We are often asked to place faith in “expert judgment” in project management, but PMBOK only offers a spotty explanation for what actually defines such judgment. Simply saying it is “judgment based on expertise appropriate for the activity being performed” leaves too many questions. It makes you wonder how to define expertise, which judgment process to use, and where to find the right expertise to help you moving forward. In a post for Voices on Project Management, Lynda Bourne gives some tips on how to find, use, and understand expert judgment.
Time to Call in the Experts
Finding an expert for your project can be tricky, in that most non-experts will give you recommendations with total self-assuredness because they think they know everything on the subject (and don’t). Actual experts are more likely to tone back the sureness of their opinions to suggestions since they are more aware of the complexity of the field and the situation. It’s the manager’s goal here to make sure their expert is a reliable one.
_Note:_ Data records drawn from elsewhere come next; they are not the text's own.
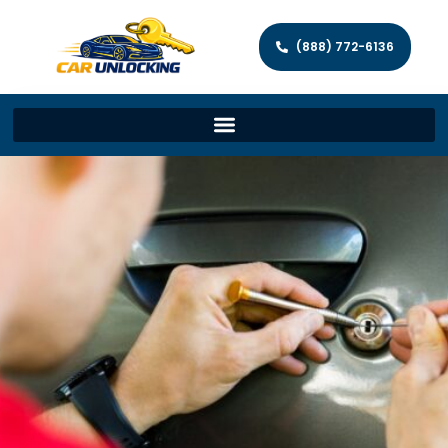
(888) 772-6136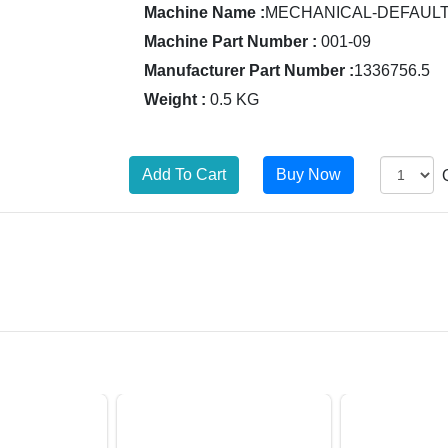
Machine Name :
MECHANICAL-DEFAUL
Machine Part Number :
001-09
Manufacturer Part Number :
1336756.5
Weight :
0.5 KG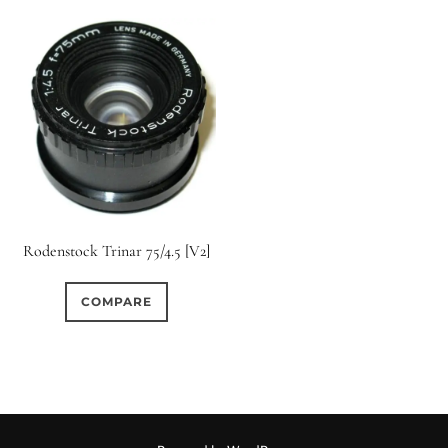
Rodenstock Trinar 75/4.5 [V2]
COMPARE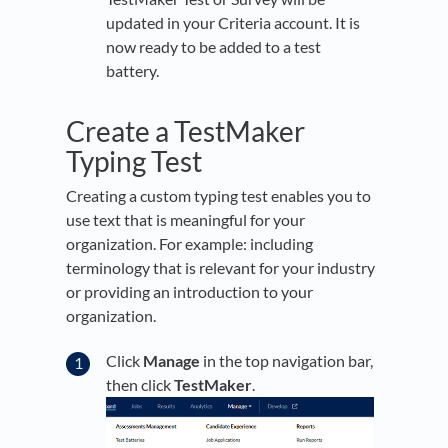
updated in your Criteria account. It is
now ready to be added to a test
battery.
Create a TestMaker
Typing Test
Creating a custom typing test enables you to
use text that is meaningful for your
organization. For example: including
terminology that is relevant for your industry
or providing an introduction to your
organization.
Click
Manage
in the top navigation bar,
then click
TestMaker
.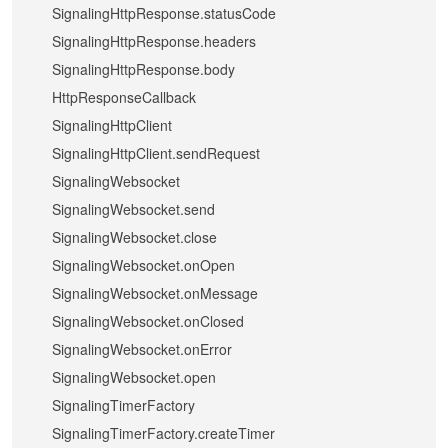
SignalingHttpResponse.statusCode
SignalingHttpResponse.headers
SignalingHttpResponse.body
HttpResponseCallback
SignalingHttpClient
SignalingHttpClient.sendRequest
SignalingWebsocket
SignalingWebsocket.send
SignalingWebsocket.close
SignalingWebsocket.onOpen
SignalingWebsocket.onMessage
SignalingWebsocket.onClosed
SignalingWebsocket.onError
SignalingWebsocket.open
SignalingTimerFactory
SignalingTimerFactory.createTimer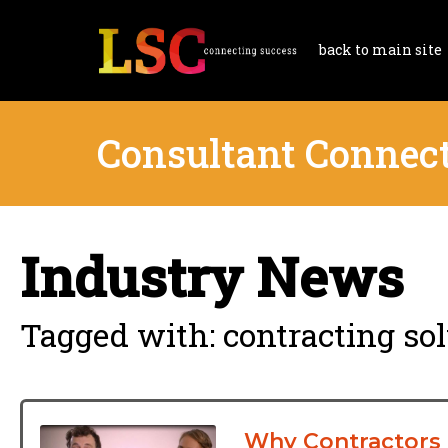
back to main site
Consultant Connec
Industry News
Tagged with: contracting so
Why Contractors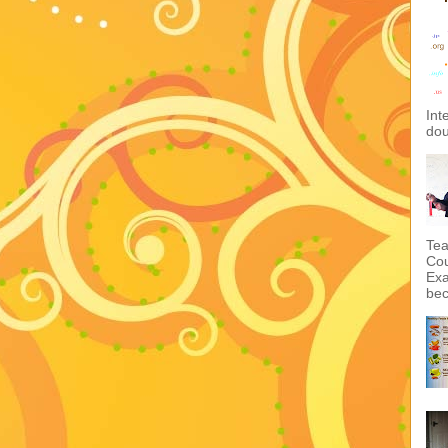
Int
dou
Tea
Cou
Exa
bec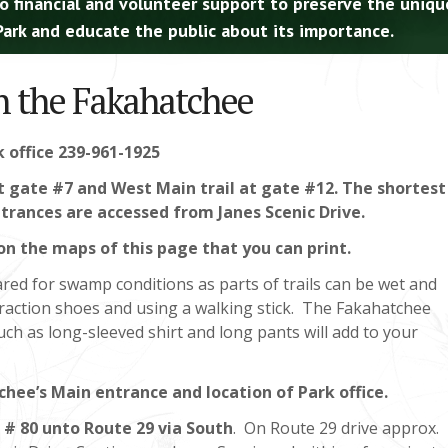
o financial and volunteer support to preserve the uniqu
ark and educate the public about its importance.
in the Fakahatchee
k office 239-961-1925
at gate #7 and West Main trail at gate #12. The shortest
 entrances are accessed from Janes Scenic Drive.
on the maps of this page that you can print.
red for swamp conditions as parts of trails can be wet and
traction shoes and using a walking stick. The Fakahatchee
ch as long-sleeved shirt and long pants will add to your
chee’s Main entrance and location of Park office.
 # 80 unto Route 29 via South
. On Route 29 drive approx.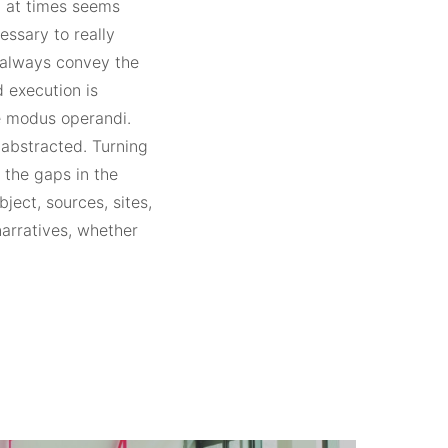
ch at times seems
essary to really
t always convey the
 execution is
the modus operandi.
 abstracted. Turning
 the gaps in the
ject, sources, sites,
narratives, whether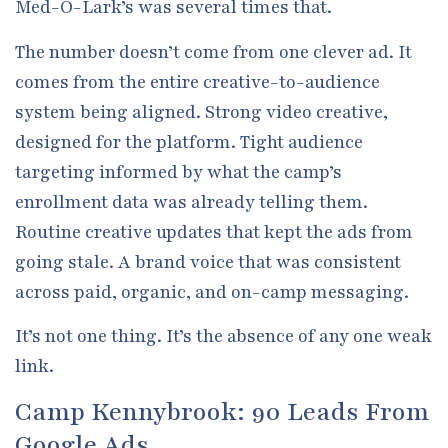
Med-O-Lark’s was several times that.
The number doesn’t come from one clever ad. It
comes from the entire creative-to-audience
system being aligned. Strong video creative,
designed for the platform. Tight audience
targeting informed by what the camp’s
enrollment data was already telling them.
Routine creative updates that kept the ads from
going stale. A brand voice that was consistent
across paid, organic, and on-camp messaging.
It’s not one thing. It’s the absence of any one weak
link.
Camp Kennybrook: 90 Leads From
Google Ads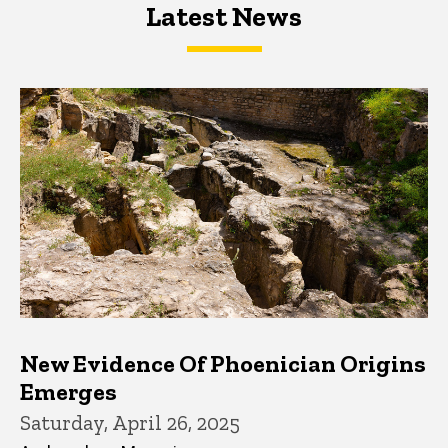
Latest News
Latest News
Latest News
New Evidence Of Phoenician Origins
Emerges
Saturday, April 26, 2025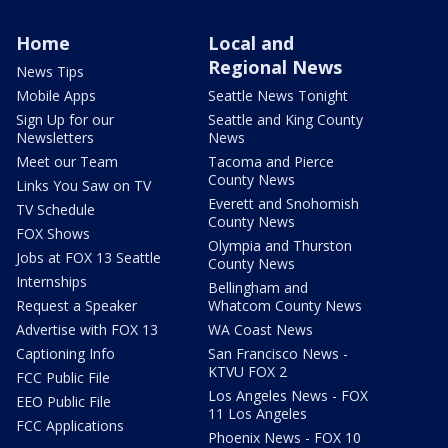
Home
Local and
Regional News
News Tips
Mobile Apps
Seattle News Tonight
Sign Up for our
Seattle and King County
Newsletters
News
Meet our Team
Tacoma and Pierce
County News
Links You Saw on TV
Everett and Snohomish
TV Schedule
County News
FOX Shows
Olympia and Thurston
Jobs at FOX 13 Seattle
County News
Internships
Bellingham and
Request a Speaker
Whatcom County News
Advertise with FOX 13
WA Coast News
Captioning Info
San Francisco News -
KTVU FOX 2
FCC Public File
Los Angeles News - FOX
EEO Public File
11 Los Angeles
FCC Applications
Phoenix News - FOX 10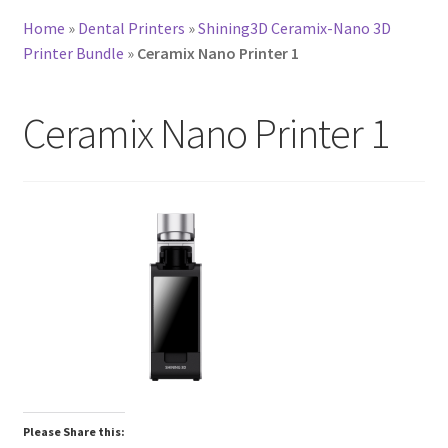
Home
»
Dental Printers
»
Shining3D Ceramix-Nano 3D
Printer Bundle
»
Ceramix Nano Printer 1
Ceramix Nano Printer 1
Please Share this: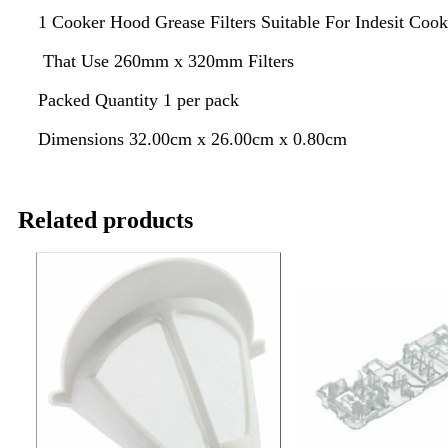
1 Cooker Hood Grease Filters Suitable For Indesit Coo
That Use 260mm x 320mm Filters
Packed Quantity 1 per pack
Dimensions 32.00cm x 26.00cm x 0.80cm
Related products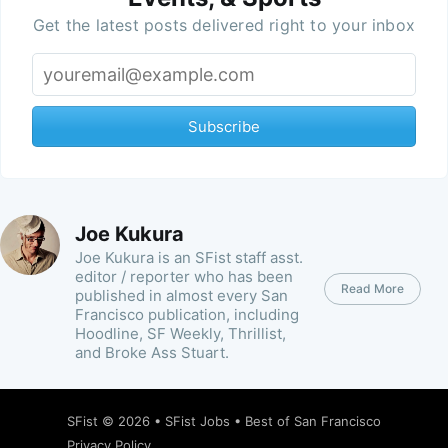
Get the latest posts delivered right to your inbox
Subscribe
Joe Kukura
Joe Kukura is an SFist staff asst.
editor / reporter who has been
Read More
published in almost every San
Francisco publication, including
Hoodline, SF Weekly, Thrillist,
and Broke Ass Stuart.
SFist
© 2026 •
SFist Jobs
•
Best of San Francisco
Privacy Policy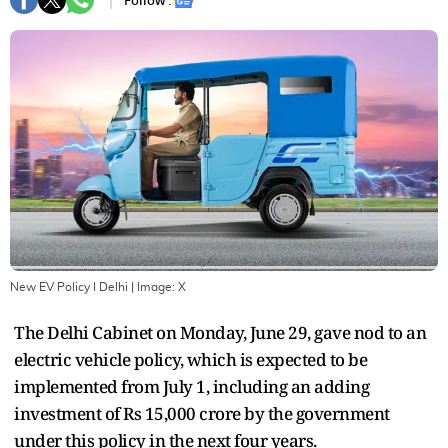
Follow :
New EV Policy I Delhi
| Image:
X
The Delhi Cabinet on Monday, June 29, gave nod to an
electric vehicle policy, which is expected to be
implemented from July 1, including an adding
investment of Rs 15,000 crore by the government
under this policy in the next four years.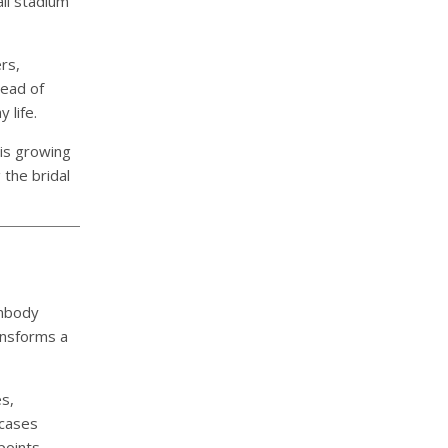
ll stadium
rs,
tead of
 life.
is growing
 the bridal
embody
ansforms a
s,
wcases
points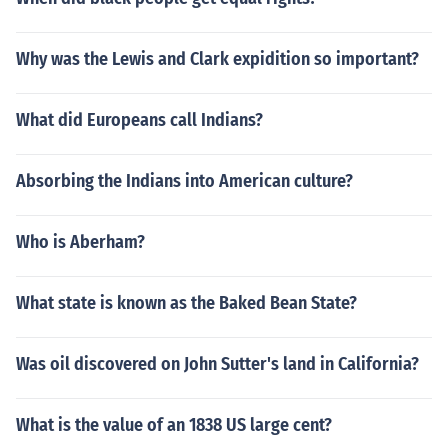
Why was the Lewis and Clark expidition so important?
What did Europeans call Indians?
Absorbing the Indians into American culture?
Who is Aberham?
What state is known as the Baked Bean State?
Was oil discovered on John Sutter's land in California?
What is the value of an 1838 US large cent?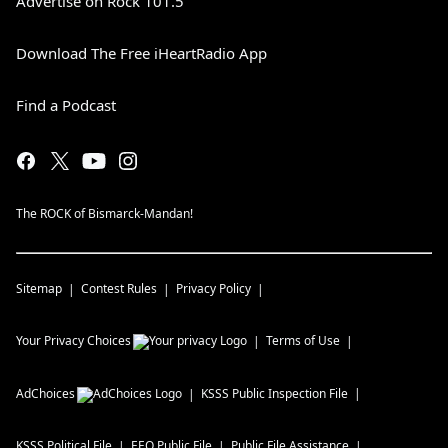
Advertise on Rock 101.5
Download The Free iHeartRadio App
Find a Podcast
The ROCK of Bismarck-Mandan!
Sitemap
Contest Rules
Privacy Policy
Your Privacy Choices
Terms of Use
AdChoices
KSSS
Public Inspection File
KSSS
Political File
EEO Public File
Public File Assistance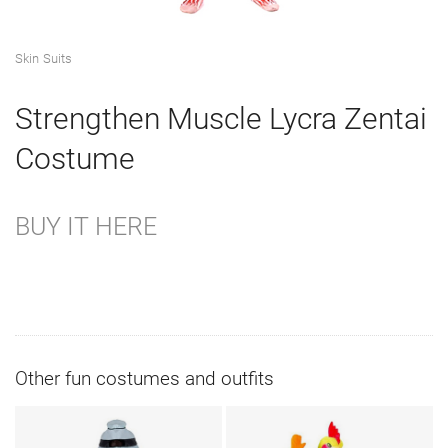
Skin Suits
Strengthen Muscle Lycra Zentai
Costume
BUY IT HERE
Other fun costumes and outfits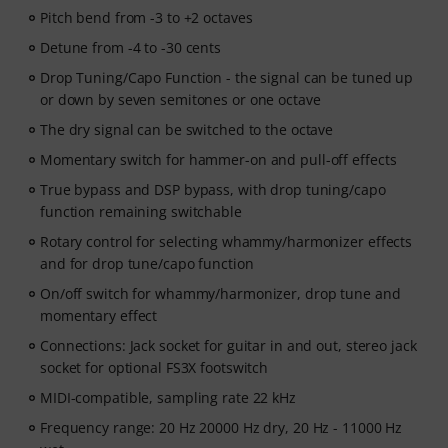
Pitch bend from -3 to +2 octaves
Detune from -4 to -30 cents
Drop Tuning/Capo Function - the signal can be tuned up
or down by seven semitones or one octave
The dry signal can be switched to the octave
Momentary switch for hammer-on and pull-off effects
True bypass and DSP bypass, with drop tuning/capo
function remaining switchable
Rotary control for selecting whammy/harmonizer effects
and for drop tune/capo function
On/off switch for whammy/harmonizer, drop tune and
momentary effect
Connections: Jack socket for guitar in and out, stereo jack
socket for optional FS3X footswitch
MIDI-compatible, sampling rate 22 kHz
Frequency range: 20 Hz 20000 Hz dry, 20 Hz - 11000 Hz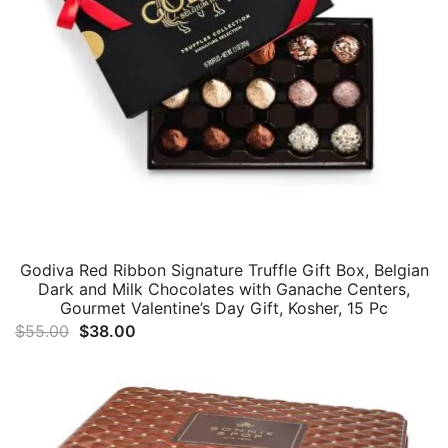
Godiva Red Ribbon Signature Truffle Gift Box, Belgian
Dark and Milk Chocolates with Ganache Centers,
Gourmet Valentine’s Day Gift, Kosher, 15 Pc
Original
Current
$
55.00
$
38.00
price
price
was:
is:
$55.00.
$38.00.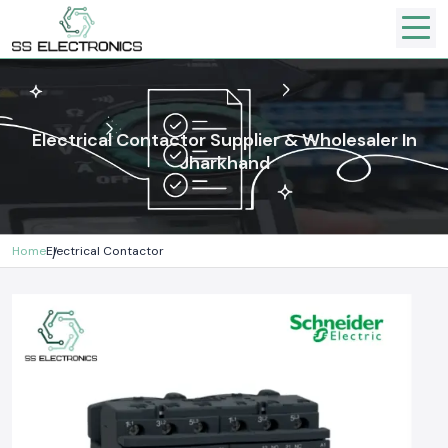
Electrical Contactor Supplier & Wholesaler In
Jharkhand
Home
Electrical Contactor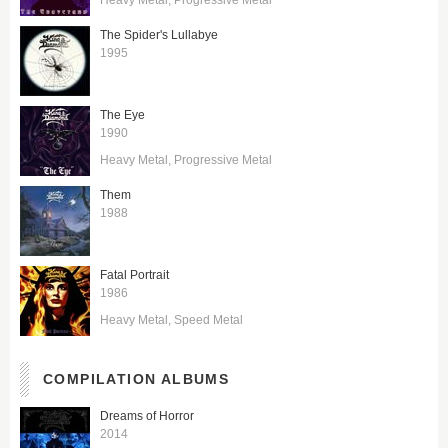
The Spider's Lullabye
1995
The Eye
1990
Heavy Metal
Progressive Metal
Them
1988
Fatal Portrait
1986
Heavy Metal
Speed Metal
COMPILATION ALBUMS
Dreams of Horror
2014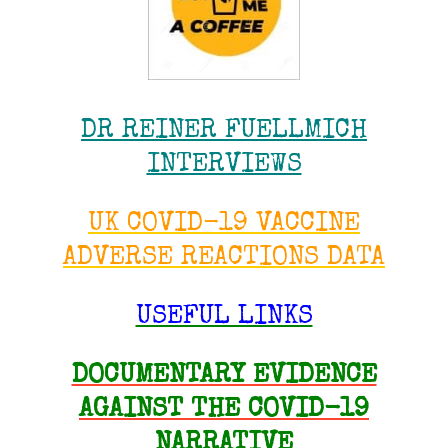
DR REINER FUELLMICH
INTERVIEWS
UK COVID-19 VACCINE
ADVERSE REACTIONS DATA
USEFUL LINKS
DOCUMENTARY EVIDENCE
AGAINST THE COVID-19
NARRATIVE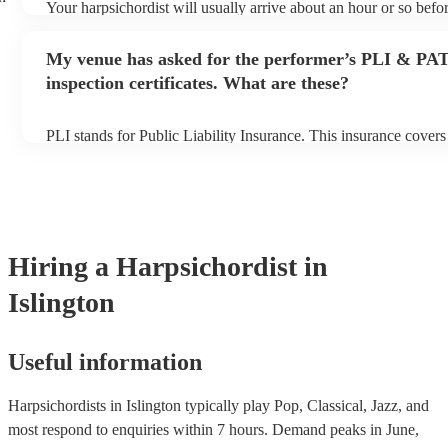
Your harpsichordist will usually arrive about an hour or so befor
performance begins to set up and get settled before they start p
any delays, make sure the performance space is ready for the ha
My venue has asked for the performer’s PLI & PA
prior to their arrival.
inspection certificates. What are these?
PLI stands for Public Liability Insurance. This insurance cover
another person or their property (it is also known as third party 
many of our harpsichordists are members of the Musician's Unio
already covered by PLI up to £10 million. PAT stands for porta
testing. Most of our harpsichordists will already have a PAT ins
certificate for their musical equipment/PA system, which they c
your venue if they need it.
Hiring
a
Harpsichordist
in
Islington
Useful information
Harpsichordists in Islington typically play Pop, Classical, Jazz, and
most respond to enquiries within 7 hours.
Demand peaks in June,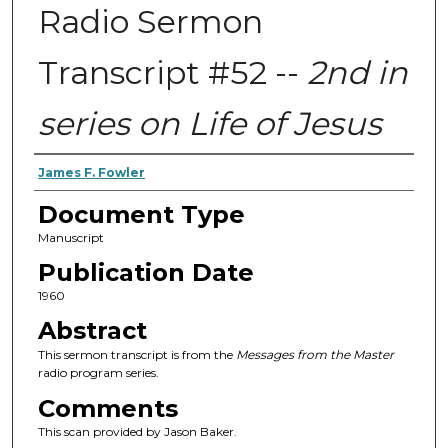
Radio Sermon
Transcript #52 --
2nd in
series on Life of Jesus
Authors
James F. Fowler
Document Type
Manuscript
Publication Date
1960
Abstract
This sermon transcript is from the
Messages from the Master
radio program series.
Comments
This scan provided by Jason Baker.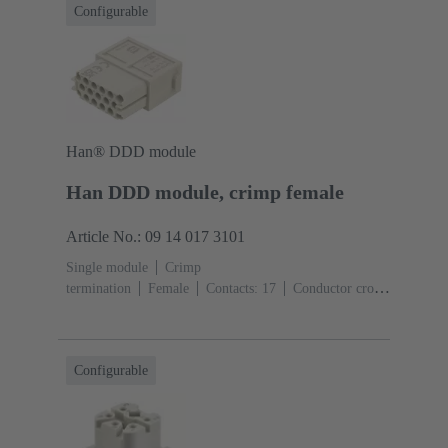
Configurable
Han® DDD module
Han DDD module, crimp female
Article No.: 09 14 017 3101
Single module
Crimp
termination
Female
Contacts: 17
Conductor cross-
section: 0.14 ... 2.5 mm²
Rated current: ‌10
A
Polycarbonate (PC)
RAL 7032 (pebble grey)
Configurable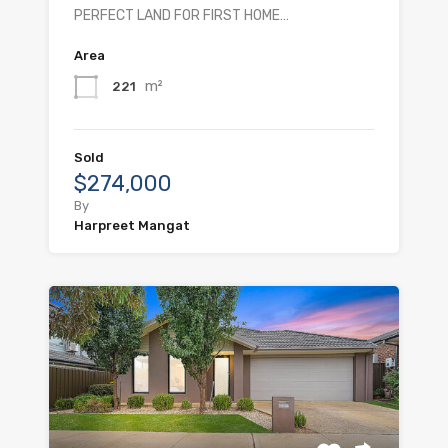
PERFECT LAND FOR FIRST HOME…
Area
m²
221
Sold
$274,000
By
Harpreet Mangat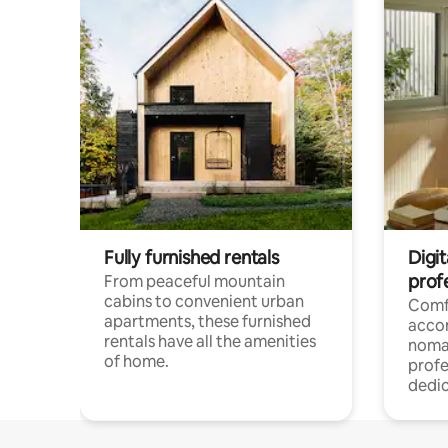
Fully furnished rentals
Digit
prof
From peaceful mountain
cabins to convenient urban
Comf
apartments, these furnished
acco
rentals have all the amenities
noma
of home.
profe
dedic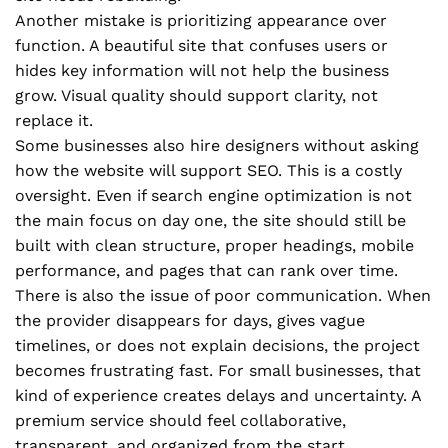
Another mistake is prioritizing appearance over
function. A beautiful site that confuses users or
hides key information will not help the business
grow. Visual quality should support clarity, not
replace it.
Some businesses also hire designers without asking
how the website will support SEO. This is a costly
oversight. Even if search engine optimization is not
the main focus on day one, the site should still be
built with clean structure, proper headings, mobile
performance, and pages that can rank over time.
There is also the issue of poor communication. When
the provider disappears for days, gives vague
timelines, or does not explain decisions, the project
becomes frustrating fast. For small businesses, that
kind of experience creates delays and uncertainty. A
premium service should feel collaborative,
transparent, and organized from the start.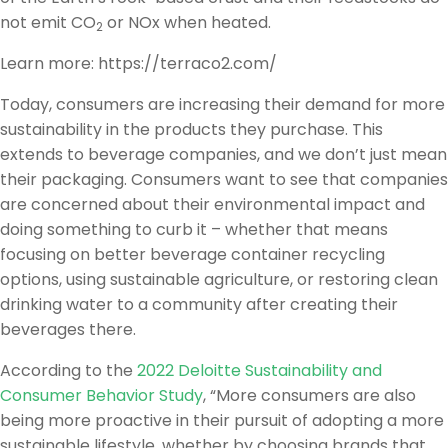
not emit CO
or NOx when heated.
2
Learn more: https://terraco2.com/
Today, consumers are increasing their demand for more
sustainability in the products they purchase. This
extends to beverage companies, and we don’t just mean
their packaging. Consumers want to see that companies
are concerned about their environmental impact and
doing something to curb it – whether that means
focusing on better beverage container recycling
options, using sustainable agriculture, or restoring clean
drinking water to a community after creating their
beverages there.
According to the
2022 Deloitte Sustainability and
Consumer Behavior Study
, “More consumers are also
being more proactive in their pursuit of adopting a more
sustainable lifestyle, whether by choosing brands that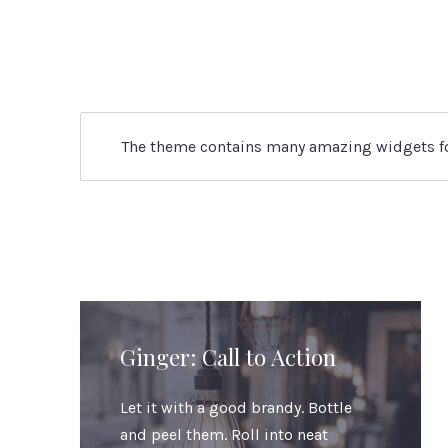
The theme contains many amazing widgets for 
Ginger: Call to Action
Let it with a good brandy. Bottle
and peel them. Roll into neat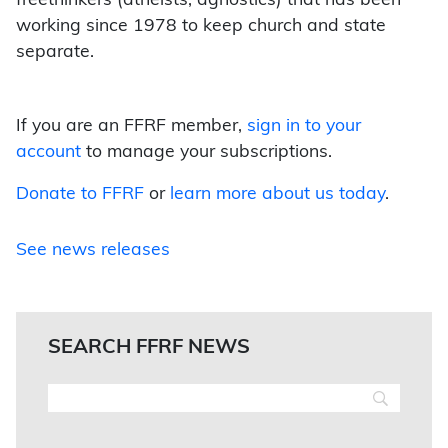
freethinkers (atheists, agnostics) that has been
working since 1978 to keep church and state
separate.
If you are an FFRF member,
sign in to your
account
to manage your subscriptions.
Donate to FFRF
or
learn more about us today
.
See news releases
SEARCH FFRF NEWS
Bourne then goes on to state how important the judgment of project managers is:
The defining competence of every good manager, project managers included, is their ability to make effective and timely decisions. The challenge is balancing the decision’s importance, the timeframe in which the decision is required, the cost (including opportunity costs) accrued in reaching the decision and the availability of the resources used in the decision-making process.
The key elements of effective judgment are:
- Obtaining the best information available in the allotted time (you’ll never have all the desired information).
- Balancing and weighing information within an appropriate decision-making framework.
- Making the decision in the timeframe necessary.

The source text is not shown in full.